Our church has been without a pastor since last May. We elected a search committee quickly and they have been busily and faithfully going through dozens of resumes, listening to sermons, contacting references, etc… all the things involved in that huge task. We’ve had a “long-term supply” pastor for several months, the one that has inspired many of my posts, but we are ready for a shepherd! Our committee has found the man they feel that God wants for our church; he is coming to our church next month “in view of a call” (if you are not familiar with that term, it means he will meet us, preach for us, and spend time with us so we can all make our final decisions as we listen and seek God’s will.)
Well anyway, on Sunday the preacher preached his “church looking for a pastor” sermon, as he called it. It was all about unity. Many of the reasons a church needs unity are also applicable to a marriage between believers.
An interesting insight: He said unity was one of the disciplines of Christian discipleship. That was a new thought for me, but think about it: a discipline is something that does not come naturally; you have to do it consciously, and many times it’s hard; and the purpose is to mold our behavior and characters. Unity definitely does NOT come naturally, because it involves laying down and subduing our selfish egos.
There must have been a lack of unity among Christ’s disciples, because in His prayer in John 17, He talks about it at length. He asks for God’s protection “so that they may be one as we are one” (v 11) and asks “May they be brought to complete unity…” (v 23) There are several instances of disunity and competition among Jesus’s followers throughout the New Testament– In Mark 10 where James and John ask to be given places of honor– In Acts 6 where the Greeks felt that the Hebrews were overlooking their widows– Euodia and Syntyche had some sort of conflict in Philippians 4, and Paul pleads with them to “agree in the Lord.” The fact that he pleaded with them instead of just suggesting or asking indicates how important it was.
What’s the big deal? Why unity?
There is POWER in unity. One of the biggest miracles in the New Testament happened in Acts 2, when the Holy Spirit entered the people and 3,000 were saved. Have you noticed what preceded the event? The King James Bible says the believers were “of one accord, ” gathered together.
Have you seen or experienced times when you are your spouse were not unified? Maybe on financial decisions? Child-rearing philosophies? Where to go or how to vacation? Of course you have; we’ve all been there! And if one of us doesn’t lay down our preference, and decide that the unity of our marriage is more important than winning, a small disagreement can lead to a big problem.

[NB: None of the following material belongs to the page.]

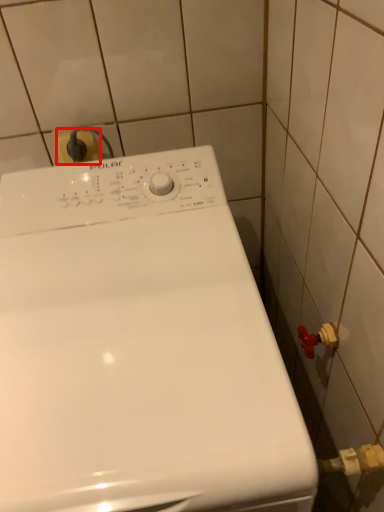 Question: From the image's perspective, considering the relative positions of electric outlet (annotated by the red box) and washing machine in the image provided, where is electric outlet (annotated by the red box) located with respect to the staircase?

Choices:
 (A) above
 (B) below

Answer: (A)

Ephesians 4 says that being able to overlook people’s faults, being patient, humble, and gentle (v 2) is the mark of MATURITY in a Christian (v 13) Verses 15-16 further explain how the members of the Body of Christ need to be able to work together like parts of our physical bodies so we will not be led astray, but become more like Christ.
A mature marriage (I don’t mean one that has just been in existence a long time; I mean a truly God-grown, mature marriage) can withstand a lot of blows. The roots are strong and the love tanks are full. God has brought you through many crises so it’s easier to believe that He will bring you through this next one.

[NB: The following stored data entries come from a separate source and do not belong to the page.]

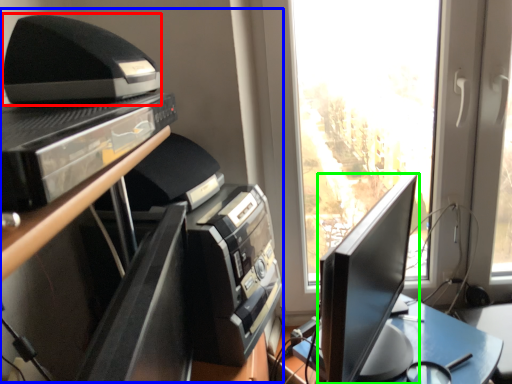 Question: Which object is positioned farthest from printer (highlighted by a red box)? Select from entertainment center (highlighted by a blue box) and computer monitor (highlighted by a green box).

Choices:
 (A) entertainment center
 (B) computer monitor

Answer: (B) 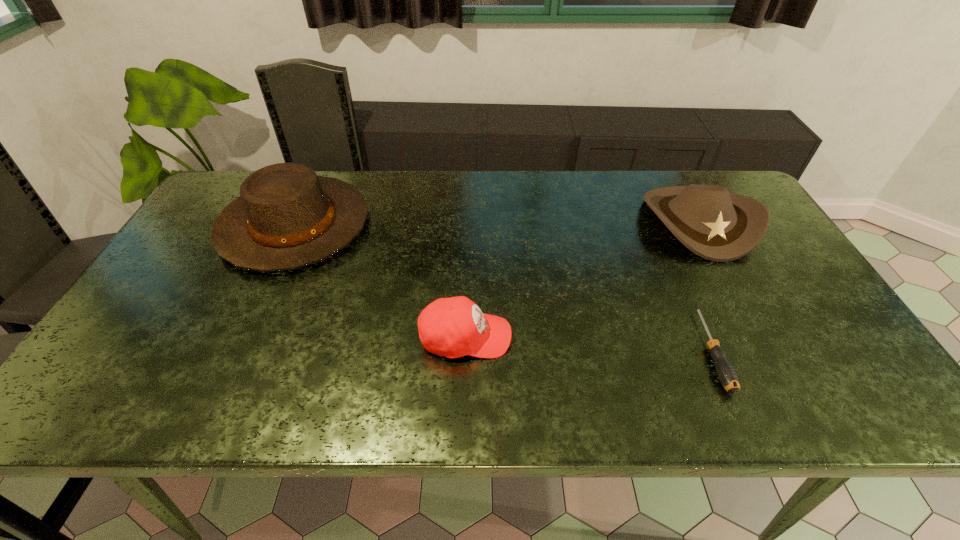 Find the location of a particular element. The width and height of the screenshot is (960, 540). the left cowboy hat is located at coordinates (287, 217).

You are a GUI agent. You are given a task and a screenshot of the screen. Output one action in this format:
    pyautogui.click(x=<x>, y=<y>)
    Task: Click on the leftmost object
    The height and width of the screenshot is (540, 960).
    Given the screenshot: What is the action you would take?
    [x=287, y=217]

In order to click on the shorter cowboy hat in this screenshot , I will do `click(719, 226)`.

This screenshot has height=540, width=960. Identify the location of the right cowboy hat. (719, 226).

The height and width of the screenshot is (540, 960). I want to click on the second object from left to right, so click(453, 327).

Image resolution: width=960 pixels, height=540 pixels. What are the coordinates of `the second shortest object` in the screenshot? It's located at (453, 327).

Where is `screwdriver`? This screenshot has height=540, width=960. screwdriver is located at coordinates (726, 373).

Identify the location of vacant space located on the front of the leftmost object. This screenshot has width=960, height=540. (214, 400).

Where is `free space located 0.310m with a star on the front of the shorter cowboy hat`? This screenshot has height=540, width=960. free space located 0.310m with a star on the front of the shorter cowboy hat is located at coordinates click(x=774, y=360).

Where is `free point located 0.090m on the front panel of the third object from right to left`? free point located 0.090m on the front panel of the third object from right to left is located at coordinates (550, 337).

GOD BLESSES unity: Psalm 133: 1-3 How wonderful and pleasant it is when brothers live together in harmony… there the Lord has pronounced His blessing, even life everlasting.
When a husband and wife are united–not necessarily share the same opinions on everything, but their life philosophies are in line with one another (both with God’s), marriage is a sweet place. You know what to expect. You’ve learned to read one another and pick up on needs and moods and can respond accordingly. How peaceful!
I believe the most important benefit of unity is back in John 17: so that the world may believe that you have sent me (v 22) and to let the world know that you sent me and have loved them even as you have loved me (v 23). Believe me, the world knows how Christians are supposed to behave. When we bicker and are ugly and rude to people, that’s not Christ they are seeing.
The news media love to throw around that statistic about Christian marriages ending in divorce as often as non-Christian. (FYI, at our Weekend to Remember conference, one of our speakers said that when the qualifications of regular church attendance and prayer were added to “being a Christian” the number of divorces dropped sharply. I don’t know where he got his figures, but that makes sense.) Remember that the enemy hates marriage, and he especially hates a marriage that honors God and represents His love for His children.
Our world today is more anti-Christian than I’ve ever seen. We must remember that our God is greater than any power on earth, and we are His children, His Body, His representatives. I pray we will be united in showing His love to unbelievers, in ways that will woo them to Him. Please God, don’t let us be ones that push people away.